* [What to work on]: Quote precisely the final stretch of the listing: start at the line containing "Google Cloud reCAPTCHA により保護されています。" and stop after the last line.

·····

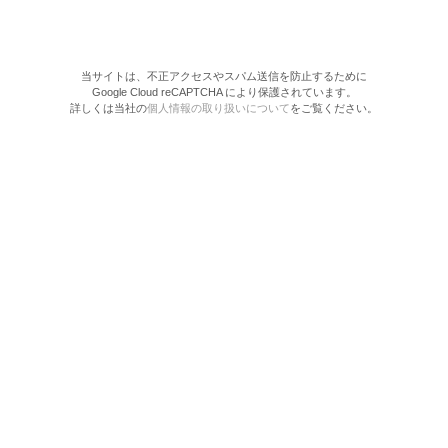
当サイトは、不正アクセスやスパム送信を防止するために
Google Cloud reCAPTCHA により保護されています。
詳しくは当社の
個人情報の取り扱いについて
をご覧ください。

·····

* [Response below]:
Google Cloud reCAPTCHA により保護されています。
詳しくは当社の
個人情報の取り扱いについて
をご覧ください。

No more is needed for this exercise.